After birth, neonates are exposed to infectious agents in the neonatal intensive care unit (NICU), the nursery, or in the community (including family). Postnatal infections may be transmitted by direct contact with hospital personnel, the mother, or other family members; from breast milk (HIV, CMV); or from inanimate sources such as contaminated equipment. The most common source of postnatal infections in hospitalized newborns is hand contamination of healthcare personnel, underscoring the importance of handwashing.
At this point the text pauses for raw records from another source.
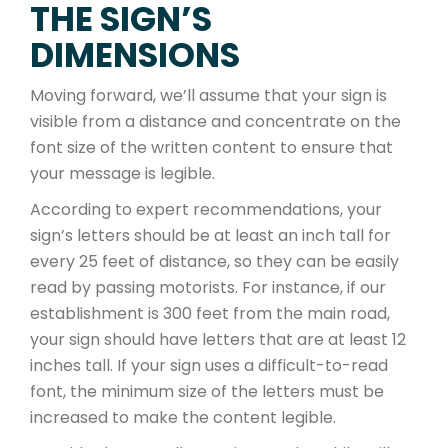
THE SIGN’S
DIMENSIONS
Moving forward, we’ll assume that your sign is
visible from a distance and concentrate on the
font size of the written content to ensure that
your message is legible.
According to expert recommendations, your
sign’s letters should be at least an inch tall for
every 25 feet of distance, so they can be easily
read by passing motorists. For instance, if our
establishment is 300 feet from the main road,
your sign should have letters that are at least 12
inches tall. If your sign uses a difficult-to-read
font, the minimum size of the letters must be
increased to make the content legible.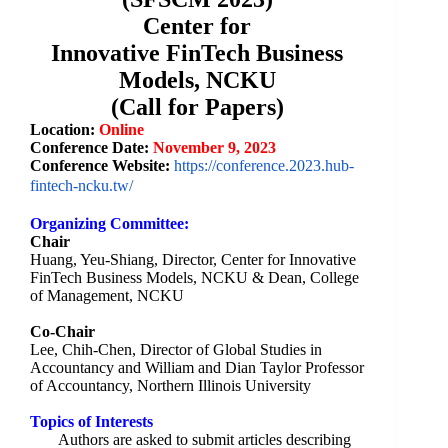
Center for
Innovative
FinTech
Business
Models, NCKU
(Call for Papers)
Location:
Online
Conference Date:
November
9, 2023
Conference Website
:
https://conference.
2023.hub-
fintech-ncku.tw/
Organizing Committee:
Chair
Huang, Yeu-Shiang, Director, Center for Innovative
FinTech Business Models, NCKU & Dean, College
of Management, NCKU
Co-Chair
Lee, Chih-Chen, Director of Global Studies in
Accountancy and William and Dian Taylor Professor
of Accountancy, Northern Illinois University
Topics of Interests
Authors are asked to submit articles describing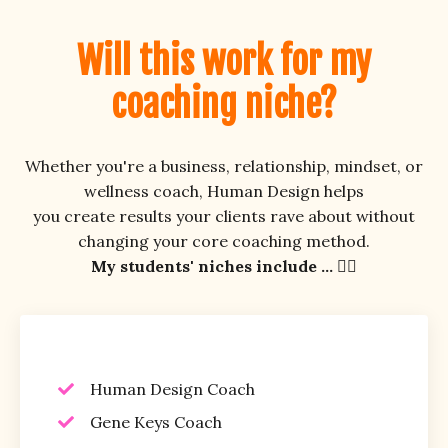
Will this work for my
coaching niche?
Whether you're a business, relationship, mindset, or
wellness coach, Human Design helps
you create results your clients rave about without
changing your core coaching method.
My students' niches include ... 👇🏼
Human Design Coach
Gene Keys Coach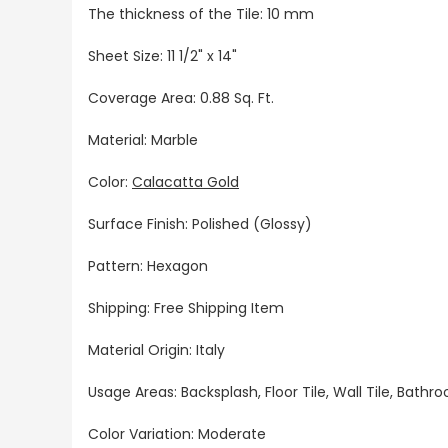
The thickness of the Tile: 10 mm
Sheet Size:
11 1/2" x 14"
Coverage Area: 0.88 Sq. Ft.
Material: Marble
Color:
Calacatta Gold
Surface Finish: Polished (Glossy)
Pattern: Hexagon
Shipping: Free Shipping Item
Material Origin: Italy
Usage Areas: Backsplash, Floor Tile, Wall Tile, Bat
Color Variation: Moderate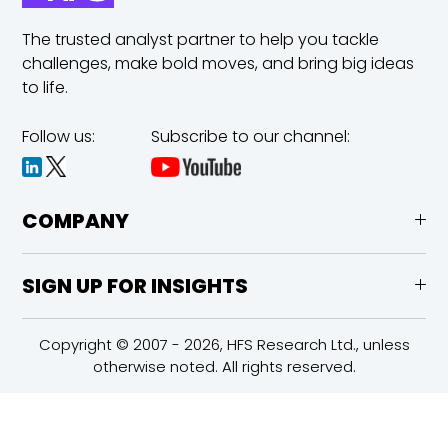
The trusted analyst partner to help you tackle
challenges,
make bold moves, and bring big ideas
to life.
Follow us:
Subscribe to our channel:
COMPANY
SIGN UP FOR INSIGHTS
Copyright © 2007 - 2026, HFS Research Ltd., unless
otherwise noted. All rights reserved.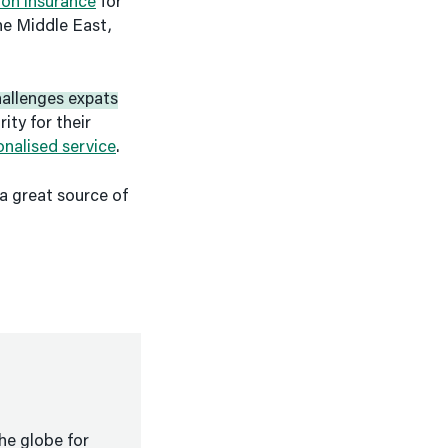
ion insurance
for
the Middle East,
allenges expats
ity for their
onalised service
.
a great source of
he globe for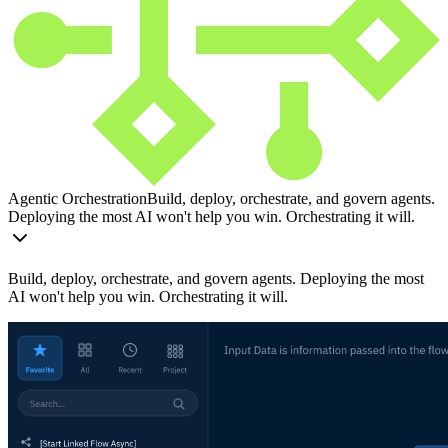
Agentic Orchestration
Build, deploy, orchestrate, and govern agents.
Deploying the most AI won't help you win. Orchestrating it will.
Build, deploy, orchestrate, and govern agents. Deploying the most
AI won't help you win. Orchestrating it will.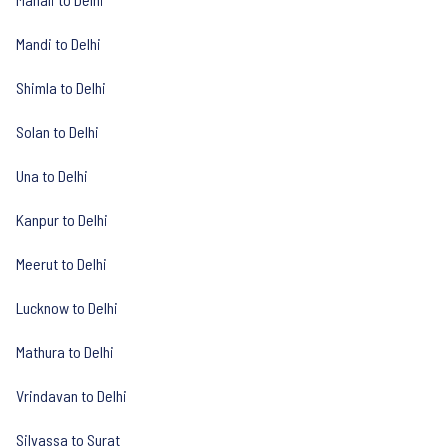
Mandi to Delhi
Shimla to Delhi
Solan to Delhi
Una to Delhi
Kanpur to Delhi
Meerut to Delhi
Lucknow to Delhi
Mathura to Delhi
Vrindavan to Delhi
Silvassa to Surat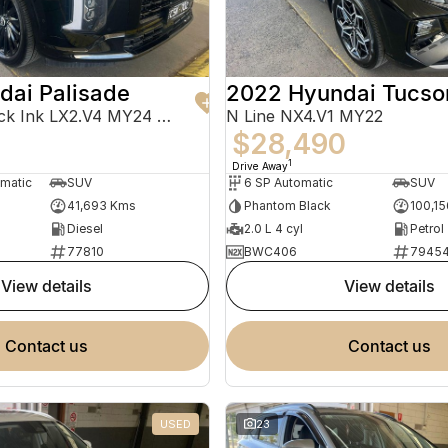
dai Palisade
2022 Hyundai Tucso
Calligraphy Black Ink LX2.V4 MY24 AWD
N Line NX4.V1 MY22
$28,490
1
Drive Away
omatic
SUV
6 SP Automatic
SUV
41,693 Kms
Phantom Black
100,1
Diesel
2.0 L 4 cyl
Petrol
77810
BWC406
7945
view details
view details
contact us
contact us
USED
23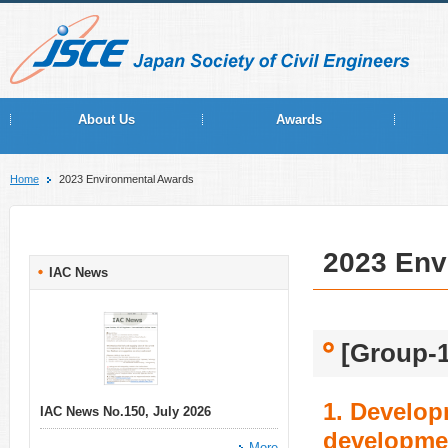
About Us
Awards
Home
2023 Environmental Awards
2023 Env
IAC News
[Group-1
1. Develop
IAC News No.150, July 2026
developmen
More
Most cases of meningitis result from hematogenous dissemination. Less often, meningitis results from contiguous spread as a result of contamination of open neural tube defects, congenital sinus tracts, or penetrating wounds from fetal scalp sampling or internal fetal electrocardiographic monitors. Cerebral abscess formation, ventriculitis, septic infarcts, hydrocephalus, and subdural effusions are complications of meningitis that occur more often in newborn infants than in older children. Metabolic factors, including hypoxia, acidosis, hypothermia, and inherited metabolic disorders (e.g., galactosemia), are likely to contribute to risk for and severity of neonatal sepsis
The most important neonatal factor predisposing to infection is prematurity or LBW. Preterm LBW infants have a 3- to 10-fold higher incidence of infection than full-term normal-birthweight infants. Possible explanations include (1) maternal genital tract infection is considered to be an important cause of preterm labor, with an increased risk of vertical transmission to the newborn; (2) the frequency of intraamniotic infection is inversely related to gestational age (see Figs. 129.1 and 129.5 ); (3) premature infants have documented immune dysfunction; and (4) premature infants often require prolonged intravenous access, endotracheal intubation, or other invasive procedures that provide a portal of entry or impair barrier and clearance mechanisms, putting them at continued risk for hospital-acquired infections.